Les éléments simples: Définition

  • Un élément simple est un élément qui ne contient qu’une valeur dont le type est dit simple.
  • Il ne contient pas d’autres éléments.
  • Un élément simple peut donc être une balise qui ne contient aucun attribut et dans laquelle aucune autre balise n’est imbriquée.
  • Un attribut d’une balise peut également être considéré comme un élément simple. En effet, la valeur d’un attribut est un type simple.
  • Un type simple, c’est par exemple un chiffre, une date ou encore une chaîne de caractères.
Exemples

<!-- Ne contient ni attribut ni aucun autre élément => élément simple -->
<nom>ROBERT</nom>

<!-- Contient un attribut => n'est pas un élément simple -->
<!-- Cependant l'attribut "sexe" est un élément simple -->
<personne sexe="masculin">Robert DUPONT</personne>

<!-- La balise personne contient d'autres éléments (les balises nom et prénom) => n'est pas un élément simple -->
<personne>
  <!-- Ne contient ni attribut ni aucun autre élément => élément simple -->
  <nom>DUPONT</nom>
  
  <!-- Ne contient ni attribut ni aucun autre élément => élément simple -->
  <prenom>Robert</prenom>
</personne>

Déclarer une balise comme un élément simple:

  • Si vous souhaitez déclarer une balise en tant qu’élément simple, c’est le mot clef element qu’il faut utiliser.
  • N’oubliez pas de précéder son utilisation par xsd:
  • Cette balise prend 2 attributs : un nom et un type.
  • <xsd:element name=”mon_nom” type=”xsd:mon_type” />

Déclarer une balise comme un élément simple:

  • Soit les éléments simples suivants :
<nom>DUPONT</nom>
<prenom>Robert</prenom>
<age>38</age>

Au sein d’un Schéma XML, les éléments précédents seront déclarés de la sorte :

<xsd:element name="nom" type="xsd:string" />
<xsd:element name="prenom" type="xsd:string" ></xsd:element>
<xsd:element name="age" type="xsd:int" ></xsd:element>
  • string est utilisé pour qualifier une chaîne de caractères.
  • int est utilisé pour qualifier un nombre entier.
  • La liste complète des types qu’il est possible d’utiliser est fournie un peu plus loin dans ce chapitre.
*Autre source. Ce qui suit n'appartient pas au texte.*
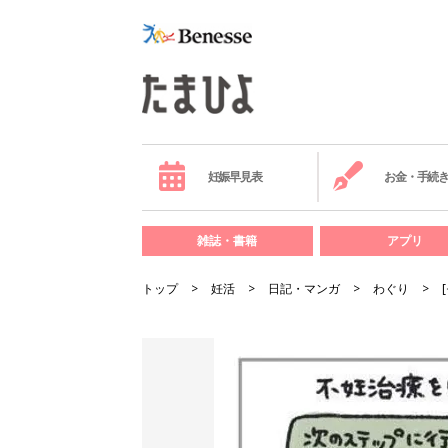
妊娠早見表
お金・手続
雑誌・書籍
アプリ
トップ
妊活
日記・マンガ
わぐり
Valeur par défaut et valeur inchangeable:

  • Avant que l’on regarde ensemble la liste des types, revenons sur 2 concepts qui sont les valeurs par défaut et les valeurs inchangeables.

Valeur par défaut:

  • Comme c’était déjà le cas dans les DTD, il est tout à fait possible d’indiquer dans les Schémas XML qu’un élément a une valeur par défaut.
  • Pour rappel, la valeur par défaut est la valeur que va prendre automatiquement un élément si aucune valeur n’est indiquée au niveau du fichier XML.
  • Pour indiquer une valeur par défaut, c’est l’attribut default qui est utilisé au niveau de la balise <element /> du Schéma XML.
  • Par exemple, si on souhaite indiquer qu’à défaut d’être renseigné, le prénom d’une personne est Robert, on va écrire la règle suivante :
<xsd:element name="prenom" type="xsd:string" default="Robert" />

Valeur par défaut:

  • Voici alors quelques exemple de documents XML possibles :
<!-- valide -->
<prenom>Jean</prenom>

<!-- valide -->
<prenom>Marie</prenom>

<!-- valide -->
<!-- la balise prenom vaut "Robert" -->
<prenom ></prenom>

Valeur constante:

  • Pour indiquer une valeur constante, c’est l’attribut fixed qui est utilisé au niveau de la balise <element /> du Schéma XML.
  • Par exemple, si on souhaite obliger toute les personnes de mon document XML à porter le prénom Robert, voici la règle à écrire :

<xsd:element name=”prenom” type=”xsd:string” fixed=”Robert” />

Voyons alors la validité des lignes XML suivantes :

<!-- valide -->
<prenom>Robert</prenom>

<!-- invalide -->
<prenom>Marie</prenom>

<!-- invalide -->
<prenom></prenom>

Les attributs :

  • Comme nous le voyions un peu plus tôt dans ce chapitre, dans un Schéma XML, tous les attributs d’une balise XML sont considérés comme des éléments simples.
  • En effet, ils ne peuvent prendre comme valeur qu’un type simple, c’est-à-dire un nombre, une chaîne de caractère, une date, etc.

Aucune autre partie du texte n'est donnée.